SELECT ROW_NUMBER()OVER(ORDER BY RAND()) AS rand_num , member_id FROM sales_slip WHERE member_id IS NOT NULL LIMIT 10
実行結果は以下の通りです。各レコードにランダムに割り当てられた”rand_num”の上位10件が取得されたことが分かります。(ただし毎回の結果には再現性がないことに注意してください。)
次に、応用編として母集団のうち特定グループに所属する集団から10人を抽出することを考えてみましょう。特定グループを区別するためのフラグやカテゴリなどのカラムが必要ですが、先ほどのクエリにPARTITION BYという関数を一つ加えるだけで実現できます。例では、”category”カラムを使い、特定の”Toys and Kids and Baby”というカテゴリに属するメンバーのうちランダムに10人を抽出してみました。PARTITION BY関数の後ろに特定グループを区別するためのカラム名を添えます。

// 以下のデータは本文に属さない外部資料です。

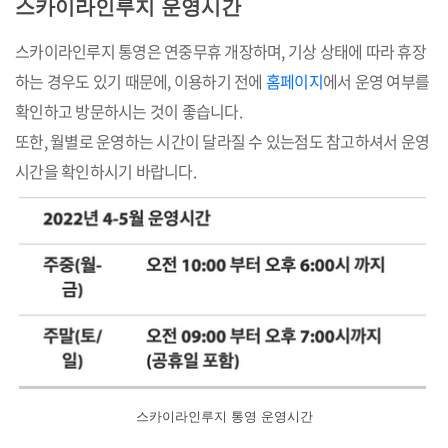
스카이라인루지 운영시간
스카이라인루지 통영은 연중무휴 개장하며, 기상 상태에 따라 휴장
하는 경우도 있기 때문에, 이용하기 전에
홈페이지
에서 운영 여부를
확인하고 방문하시는 것이 좋습니다.
또한, 월별로 운영하는 시간이 달라질 수 있는점도 참고하셔서 운영
시간을 확인하시기 바랍니다.
스카이라인루지 통영 운영시간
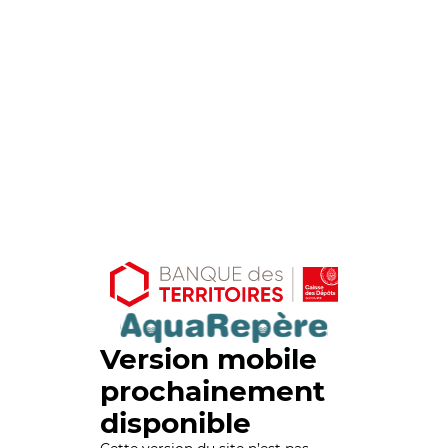
Version mobile
prochainement
disponible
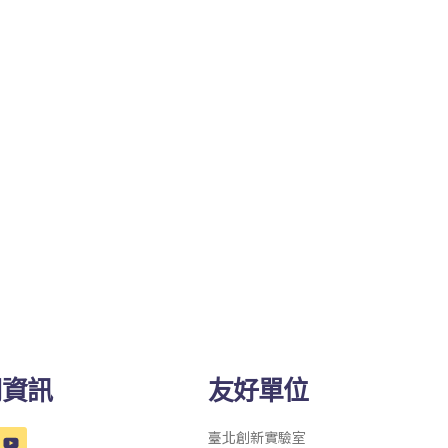
司資訊
友好單位
臺北創新實驗室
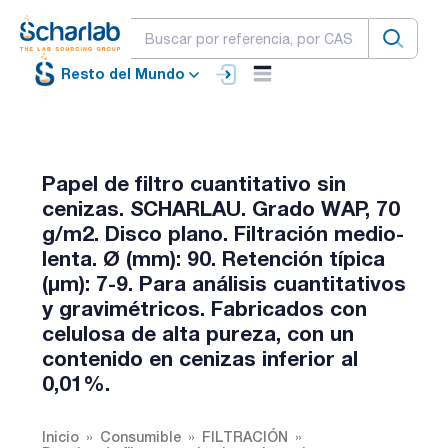
Resto del Mundo
Papel de filtro cuantitativo sin
cenizas. SCHARLAU. Grado WAP, 70
g/m2. Disco plano. Filtración medio-
lenta. Ø (mm): 90. Retención típica
(µm): 7-9. Para análisis cuantitativos
y gravimétricos. Fabricados con
celulosa de alta pureza, con un
contenido en cenizas inferior al
0,01%.
Inicio
Consumible
FILTRACIÓN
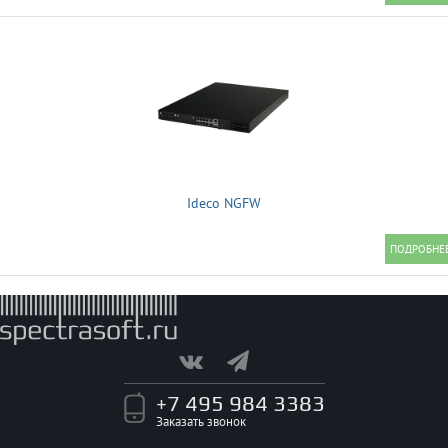
Ideco NGFW
+7 495 984 3383
Заказать звонок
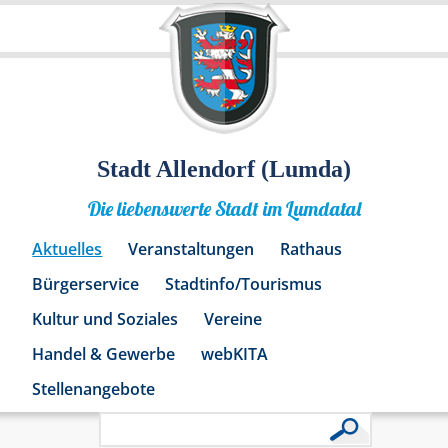
Stadt Allendorf (Lumda)
Die liebenswerte Stadt im Lumdatal
Aktuelles
Veranstaltungen
Rathaus
Bürgerservice
Stadtinfo/Tourismus
Kultur und Soziales
Vereine
Handel & Gewerbe
webKITA
Stellenangebote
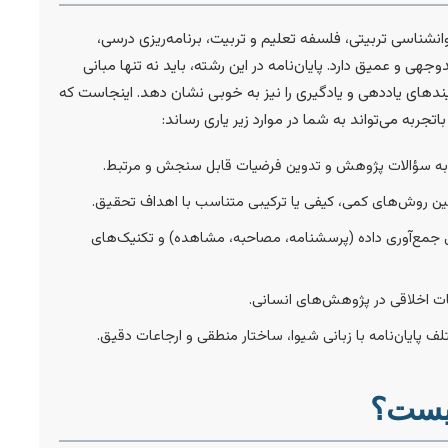
نشناسی تربیتی، فلسفه تعلیم و تربیت، برنامه‌ریزی درسی،
ی و عمیق دارد. پایان‌نامه در این رشته، باید نه تنها مبانی
آیندهای یاددهی و یادگیری را نیز به خوبی نشان دهد. اینجاست که
به می‌تواند به شما در موارد زیر یاری رساند:
ه سؤالات پژوهش و تدوین فرضیات قابل سنجش و مرتبط.
ن روش‌های کمی، کیفی یا ترکیبی متناسب با اهداف تحقیق.
ای جمع‌آوری داده (پرسشنامه، مصاحبه، مشاهده) و تکنیک‌های
ات اخلاقی در پژوهش‌های انسانی.
یان‌نامه با زبانی شیوا، ساختار منطقی و ارجاعات دقیق.
چیست؟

WITH rand AS ( SELECT ROW_NUMBER()OVER(PARTITION BY category ORDER BY RAND()) AS rand_num , category , member_id FROM sales_slip WHERE member_id IS NOT NULL ) SELECT rand_num , category , member_id FROM rand WHERE category = 'Toys and Kids and Baby' AND rand_num <= 10
実行結果は以下の通りです。特定の”category”に属する集団からランダムに10人を抽出することができました。
ほかにも、メルマガの配信対象者にフラグを立て、フラグが立っている人のうち〇〇人を抽出するといった活用方法も考えられます。
いかがでしたでしょうか。みなさんもサンプリング抽出する際は、今回ご紹介したRAND関数とPARTITION BY関数を組み合わせて抽出してみてください。